● **Task instructions**:
Set down exactly, from the records below, the line with "mamacoco (113, 52)" through the line with "特定商取引法に基づく表記 (437, 1213)", and nothing else.

● **Exercise material**:
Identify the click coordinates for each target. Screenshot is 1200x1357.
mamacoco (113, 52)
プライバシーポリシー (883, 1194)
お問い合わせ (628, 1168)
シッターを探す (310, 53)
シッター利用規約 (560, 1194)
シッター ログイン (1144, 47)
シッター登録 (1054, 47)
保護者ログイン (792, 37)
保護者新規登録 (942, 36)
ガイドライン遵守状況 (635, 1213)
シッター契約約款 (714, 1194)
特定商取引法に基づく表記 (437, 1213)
==
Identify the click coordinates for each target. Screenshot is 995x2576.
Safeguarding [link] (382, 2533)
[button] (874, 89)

● **Task output**:
mamacoco (113, 52)
プライバシーポリシー (883, 1194)
お問い合わせ (628, 1168)
シッターを探す (310, 53)
シッター利用規約 (560, 1194)
シッター ログイン (1144, 47)
シッター登録 (1054, 47)
保護者ログイン (792, 37)
保護者新規登録 (942, 36)
ガイドライン遵守状況 (635, 1213)
シッター契約約款 (714, 1194)
特定商取引法に基づく表記 (437, 1213)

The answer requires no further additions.